In summary, design-build challenged the traditional and comfortable design-bid-build approach by consolidating project responsibility under a single entity. LEED certification provided owners, designers and builders with specific, measurable and mutually agreed upon project goals. BIM placed the owner, the designers, the general contractor and the subcontractors in on a single platform at the commencement of design to mutually share and develop the project’s design and complete its construction.

As the first decade of the 21st century draws to a close, owners enjoy improved service and a better product that fundamentally enhances buildings’ environmental performance while providing healthier indoor space. This new paradigm naturally favors design-builders who are experts at managing the entire design and construction processes.

The U.S. General Services Administration (GSA) is the best current example of a new breed of owners who have already codified LEED design into their basic program imperative and are also starting to require an Integrated Project Design (IPD) methodology and BIM software
processes for their projects.

The GSA, often a friend to design-builders, understands that single responsibility, sustainable design and integrated delivery go hand-in-hand to produce not only most cost effective, environmentally responsive and best coordinated projects but, equally important, buildings that operate at the highest performance levels and can be maintained or improved by their staff based on the information supplied to them in IPD.

The emerging strategies of integrated design are proving that:

  1. IPD and BIM technology improve owner satisfaction, building quality and productivity improvements.
  2. Owners are valuable and active participants on the overall project team.
  3. BIM can and will evolve, but its accuracy and productivity record is very encouraging.
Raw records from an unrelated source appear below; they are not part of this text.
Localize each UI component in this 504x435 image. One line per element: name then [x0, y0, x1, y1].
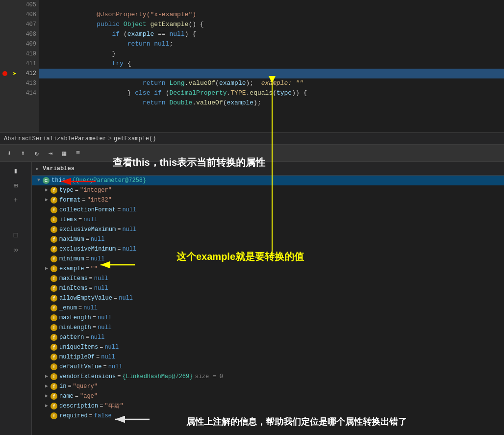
var-item-multipleOf[interactable]: ▶ f multipleOf = null — [32, 352, 504, 362]
var-item-required[interactable]: ▶ f required = false — [32, 411, 504, 421]
var-item-description[interactable]: ▶ f description = "年龄" — [32, 401, 504, 411]
var-item-allowEmptyValue[interactable]: ▶ f allowEmptyValue = null — [32, 293, 504, 303]
var-item-type[interactable]: ▶ f type = "integer" — [32, 185, 504, 195]
type-icon-minitems: f — [50, 285, 57, 292]
type-icon-exmin: f — [50, 246, 57, 253]
step-out-button[interactable]: ↻ — [31, 148, 42, 158]
type-icon-desc: f — [50, 403, 57, 409]
var-item-name[interactable]: ▶ f name = "age" — [32, 391, 504, 401]
expand-type[interactable]: ▶ — [44, 187, 50, 193]
type-icon-exmax: f — [50, 226, 57, 233]
expand-format[interactable]: ▶ — [44, 197, 50, 203]
breadcrumb-separator: > — [108, 135, 112, 142]
linenum-407: 407 — [25, 20, 36, 29]
var-item-items[interactable]: ▶ f items = null — [32, 215, 504, 225]
linenum-410: 410 — [25, 49, 36, 59]
panel-title: Variables — [43, 165, 75, 172]
var-item-in[interactable]: ▶ f in = "query" — [32, 382, 504, 391]
var-item-maxLength[interactable]: ▶ f maxLength = null — [32, 313, 504, 323]
code-line-411: if (BaseIntegerProperty.TYPE.equals(type… — [39, 59, 504, 69]
main-container: ➤ 405 406 407 408 409 410 411 412 413 41… — [0, 0, 504, 435]
var-item-uniqueItems[interactable]: ▶ f uniqueItems = null — [32, 342, 504, 352]
filter-icon[interactable]: ⊞ — [9, 179, 23, 192]
var-item-defaultValue[interactable]: ▶ f defaultValue = null — [32, 362, 504, 372]
code-line-414: return Double.valueOf(example); — [39, 88, 504, 98]
line-numbers: 405 406 407 408 409 410 411 412 413 414 — [20, 0, 39, 132]
var-item-exclusiveMinimum[interactable]: ▶ f exclusiveMinimum = null — [32, 244, 504, 254]
step-into-button[interactable]: ⬆ — [18, 148, 28, 158]
var-item-pattern[interactable]: ▶ f pattern = null — [32, 333, 504, 342]
type-icon-example: f — [50, 265, 57, 272]
code-lines: @JsonProperty("x-example") public Object… — [39, 0, 504, 98]
left-icon-panel: ▮ ⊞ + □ ∞ — [0, 162, 32, 435]
var-item-enum[interactable]: ▶ f _enum = null — [32, 303, 504, 313]
var-item-exclusiveMaximum[interactable]: ▶ f exclusiveMaximum = null — [32, 225, 504, 234]
type-icon-default: f — [50, 363, 57, 370]
expand-vendor[interactable]: ▶ — [44, 374, 50, 380]
code-line-412: return Long.valueOf(example); example: "… — [39, 69, 504, 78]
bottom-panel: ▮ ⊞ + □ ∞ ▶ Variables ▼ C this = — [0, 162, 504, 435]
breadcrumb: AbstractSerializableParameter > getExamp… — [0, 132, 504, 144]
code-line-409: } — [39, 39, 504, 49]
expand-example[interactable]: ▶ — [44, 266, 50, 272]
linenum-405: 405 — [25, 0, 36, 10]
debug-toolbar: ⬇ ⬆ ↻ ⇥ ▦ ≡ — [0, 144, 504, 162]
var-item-minimum[interactable]: ▶ f minimum = null — [32, 254, 504, 264]
type-icon-required: f — [50, 412, 57, 419]
linenum-414: 414 — [25, 88, 36, 98]
var-item-collectionFormat[interactable]: ▶ f collectionFormat = null — [32, 205, 504, 215]
type-icon-items: f — [50, 216, 57, 223]
breadcrumb-part2: getExample() — [114, 135, 156, 142]
code-line-405: @JsonProperty("x-example") — [39, 0, 504, 10]
debug-arrow: ➤ — [13, 70, 17, 78]
arrow-column: ➤ — [10, 0, 20, 132]
var-item-maxItems[interactable]: ▶ f maxItems = null — [32, 274, 504, 283]
type-icon-minlen: f — [50, 324, 57, 331]
expand-description[interactable]: ▶ — [44, 403, 50, 409]
panel-header: ▶ Variables — [32, 162, 504, 176]
expand-name[interactable]: ▶ — [44, 393, 50, 399]
type-icon-vendor: f — [50, 373, 57, 380]
variables-list[interactable]: ▼ C this = {QueryParameter@7258} ▶ f typ… — [32, 176, 504, 435]
code-line-413: } else if (DecimalProperty.TYPE.equals(t… — [39, 78, 504, 88]
collapse-icon[interactable]: ▶ — [36, 166, 39, 172]
variables-icon[interactable]: ▮ — [9, 164, 23, 178]
resume-button[interactable]: ⇥ — [45, 148, 56, 158]
code-line-406: public Object getExample() { — [39, 10, 504, 20]
linenum-409: 409 — [25, 39, 36, 49]
var-item-maximum[interactable]: ▶ f maximum = null — [32, 234, 504, 244]
var-item-format[interactable]: ▶ f format = "int32" — [32, 195, 504, 205]
linenum-406: 406 — [25, 10, 36, 20]
settings-button[interactable]: ≡ — [73, 148, 83, 158]
expand-this[interactable]: ▼ — [36, 178, 42, 183]
step-over-button[interactable]: ⬇ — [4, 148, 15, 158]
line-gutter: ➤ 405 406 407 408 409 410 411 412 413 41… — [0, 0, 39, 132]
frames-button[interactable]: ▦ — [59, 148, 70, 158]
add-watch-icon[interactable]: + — [9, 193, 23, 207]
type-icon-aev: f — [50, 295, 57, 302]
var-item-minItems[interactable]: ▶ f minItems = null — [32, 283, 504, 293]
code-line-408: return null; — [39, 29, 504, 39]
var-item-example[interactable]: ▶ f example = "" — [32, 264, 504, 274]
var-item-vendorExtensions[interactable]: ▶ f vendorExtensions = {LinkedHashMap@72… — [32, 372, 504, 382]
breakpoint-column — [0, 0, 10, 132]
type-icon-name: f — [50, 393, 57, 400]
type-icon-min: f — [50, 256, 57, 262]
bp-cell-412[interactable] — [2, 69, 7, 78]
breadcrumb-part1: AbstractSerializableParameter — [4, 135, 106, 142]
panel-icon-1[interactable]: □ — [9, 229, 23, 242]
type-icon-unique: f — [50, 344, 57, 351]
type-icon-maxlen: f — [50, 314, 57, 321]
code-content: @JsonProperty("x-example") public Object… — [39, 0, 504, 132]
expand-in[interactable]: ▶ — [44, 384, 50, 389]
var-item-minLength[interactable]: ▶ f minLength = null — [32, 323, 504, 333]
linenum-411: 411 — [25, 59, 36, 69]
type-icon-enum: f — [50, 305, 57, 311]
linenum-412: 412 — [25, 69, 36, 78]
linenum-413: 413 — [25, 78, 36, 88]
arrow-412: ➤ — [13, 69, 17, 78]
type-icon-multipleof: f — [50, 354, 57, 360]
panel-icon-2[interactable]: ∞ — [9, 243, 23, 257]
type-icon-maxitems: f — [50, 275, 57, 282]
var-item-this[interactable]: ▼ C this = {QueryParameter@7258} — [32, 176, 504, 185]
It may be that the design-builder will need to make BIM technology available to all team members to achieve its full potential.
  4. IPD and BIM make design and construction of a project a single, uninterrupted process that uniquely empowers the design-builder to manage and control the process.
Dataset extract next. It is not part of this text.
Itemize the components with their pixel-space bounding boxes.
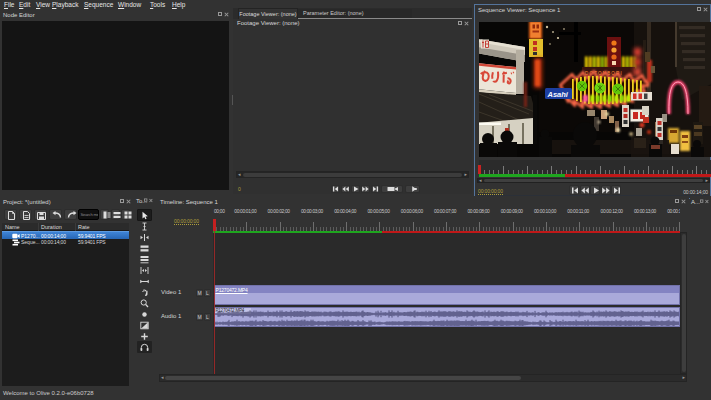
- svg-text:Asahi: Asahi: [547, 90, 569, 99]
So where are we going? First, national and local codes are requiring higher and higher levels of sustainable design and LEED certification is increasingly required by owners. And, as design-builders and specialty contractors are learning, existing buildings are equally fertile ground for sustainable design-build. Design-builders will have the opportunity to improve the environmental performance of older buildings — by far the largest contributors to greenhouse gases, water use and toxic interior pollution.

I suspect design-builders will increasingly have LEED professionals on staff with day-to-day project responsibilities. The green design mentality must be engrained at all levels in the design-build team and it will be required by sophisticated owners.

In summary, the design-builders of the future will:

  1. Understand that design-build and sustainability are natural partners and design-builders the best and most logical leaders of the green building movement.
  2. Recognize and respond to owners’ assumptions that green design has financial, social and environmental value.
  3. Adopt a business strategy based on a rising threshold of environmental responsibility.
  4. Recognize that distinct project phases such as SD, DD, CD and CA will be obsolete and replaced by a single, continuous process that lowers costs and shortens time.
  5. Know that sustainable initiatives for renovating existing buildings and interior construction will be their largest market.

As the bard sang, we will be left behind and look foolish if we do not see the future before us.


Hill Burgess, AIA, LEED AP, DBIA, is currently an independent consultant for design-build, sustainable design and code issues in Chicago. Previosly, he was a director of Wight & Company’s Chicago office and the head of McClier’s Commercial/Institutional business unit. He has completed a score of design build projects and over a dozen LEED certified building, interior and renovation projects.